The General Data Protection Regulations (GDPR) apply to any person or organisation that collects, processes, stores or shares personal data about individuals.
Under the regulations people own their own data and other people are not allowed to collect, process, store or share personal data without permission. They must explain why they want to collect the data, what they are going to do with it, how long they keep it, how they protect it, and how they will safely dispose of it. If they hold any personal data, for which they do not have permission, they need to get permission or dispose of it.
A Data Controller is any person with responsibility for acquiring personal data and determining the purposes and means of the processing of that data under the terms of the General Data Protection Regulations (GDPR).
A Data Processor is any person who manages, modifies, stores, or analyses personal data on behalf of, or in conjunction with, the data controller.
In the case of limited companies and other organisations, there must be a named person with responsibility for ensuring compliance. For Team Teach Ltd the Data Controller is David Millard, Group Compliance Director.
Team Teach Ltd is entitled to collect data, for example in order to comply with contractual obligations, to comply with other legal requirements and in the pursuit of its legitimate business interests. Wherever possible we want to obtain the consent of course members to enable us to do this.
It is important that course members understand that we cannot provide certificated training unless course members agree to provide the necessary information in accordance with the regulations.
For that reason, we have changed some of the forms we use in order to comply with the regulations. We also provide information on the Team Teach website in the form of a Privacy Notice. Compliance with GDPR is a contractual obligation for anyone providing Team Teach training. It is part of the Team Teach Code of Practice, and part of all Area Operating Licences.
The regulations apply to self-employed individuals, companies and organisations.
Trainers collect and share personal data with Team Teach Ltd in the form of Summary Evaluations, so they may be regarded as Data Processors. They have a legal duty to make sure they obtain consent, protect the data, do not use it for any other purpose and safely dispose of it after seven years.
Employer Trainers are operating on behalf of their employer. Their employer must comply with GDPR. Employer Trainers need to know who their employer’s data controller is and ensure that they comply with the regulations. They need to retain individual course evaluations and their own training records for a period of seven years. This is to enable them to provide ongoing support to course members, to ensure that refresher schedules are adhered to, to enable performance management, and to provide evidence of training to employers, regulators, investigators and the Courts should they be required. Thought needs to be given to how the data is stored, secured, protected and safely disposed of after seven years.
When trainers complete the Summary Evaluation Form they are signing an undertaking to comply with GDPR and protect all related data.
Commercial training companies who deliver Team Teach training under licence must have their own Data Controllers. They are responsible for ensuring their own GDPR compliance. Individual trainers have the same responsibilities as Employer Trainers.

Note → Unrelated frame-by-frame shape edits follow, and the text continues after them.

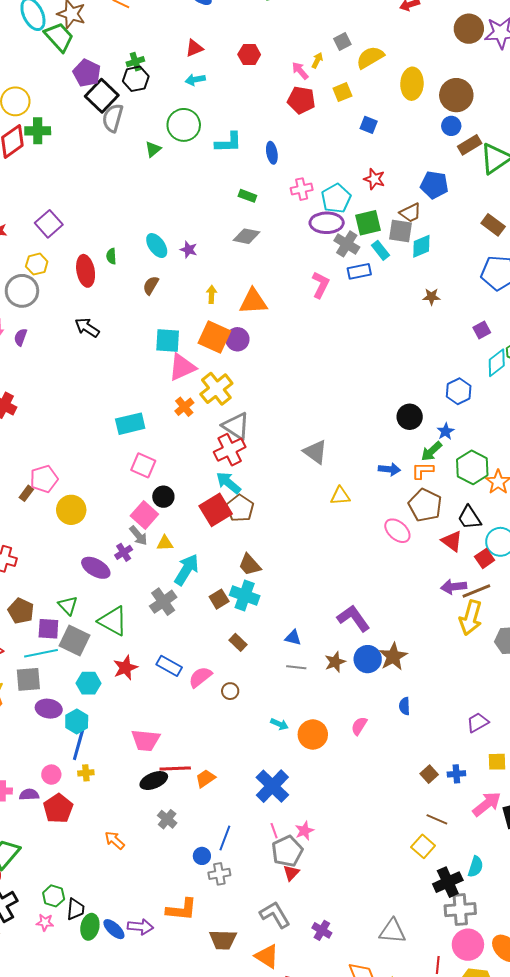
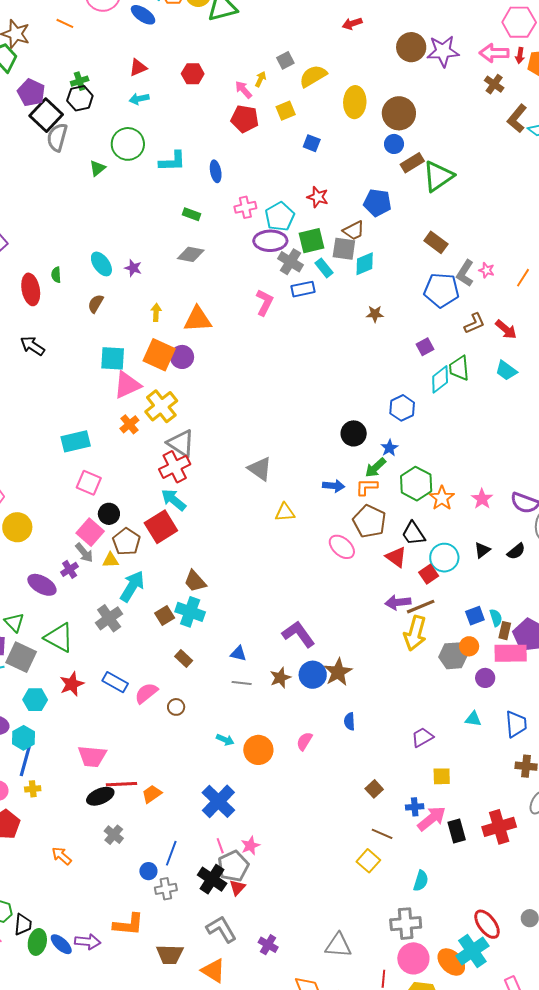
brown pentagon: (240, 508) -> (126, 542), moved
blue cross: (456, 774) -> (415, 807), moved
black cross: (448, 882) -> (212, 879), moved, turned -32

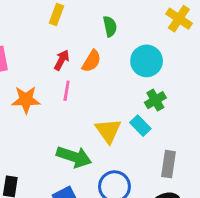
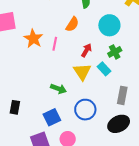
red arrow: (62, 60) -> (86, 50), moved
orange star: (26, 100) -> (33, 39), moved, turned 30
green arrow: (74, 157) -> (58, 89), size x0.7

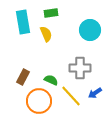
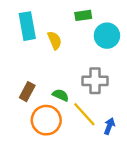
green rectangle: (51, 13) -> (83, 15), moved
blue arrow: (95, 93) -> (109, 126), moved, turned 144

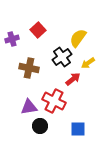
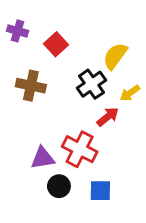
purple cross: (12, 39) -> (18, 31), moved, turned 32
brown cross: (29, 68) -> (31, 86), moved
blue square: (78, 129) -> (100, 191), moved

In small companies they may be the Data Controller, in the case of the data they retain and Data Processors in relation to the data they forward to Team Teach. They need to ensure compliance with GDPR themselves. They might find it helpful to use the Team Teach Privacy Notice as a model, before reviewing their current systems and writing their own Privacy Notice. When trainers complete the Summary Evaluation Form they are signing an undertaking to comply with GDPR and protect all related data.
Self-employed trainers will also need to ensure they comply with GDPR. They will be the Data Controller in the case of the data they retain and Data Processors in relation to the data they forward to Team Teach, in which case they need to ensure compliance with GDPR themselves. They might find it helpful to use the Team Teach Privacy Notice as a model, before reviewing their current systems and writing their own Privacy Notice. When trainers complete the Summary Evaluation Form they are signing an undertaking to comply with GDPR and protect all related data.
The only difference for Principal Trainers is that they collect more data on behalf of Team Teach Ltd. In addition to the signing-in forms and summary evaluations, they forward course registration documents.
Moderators operate as Data Processors. They are not required to keep personal data on behalf of Team Teach. As part of their moderation duties they may make notes which include personal data. Those forms are forwarded to Team Teach Ltd.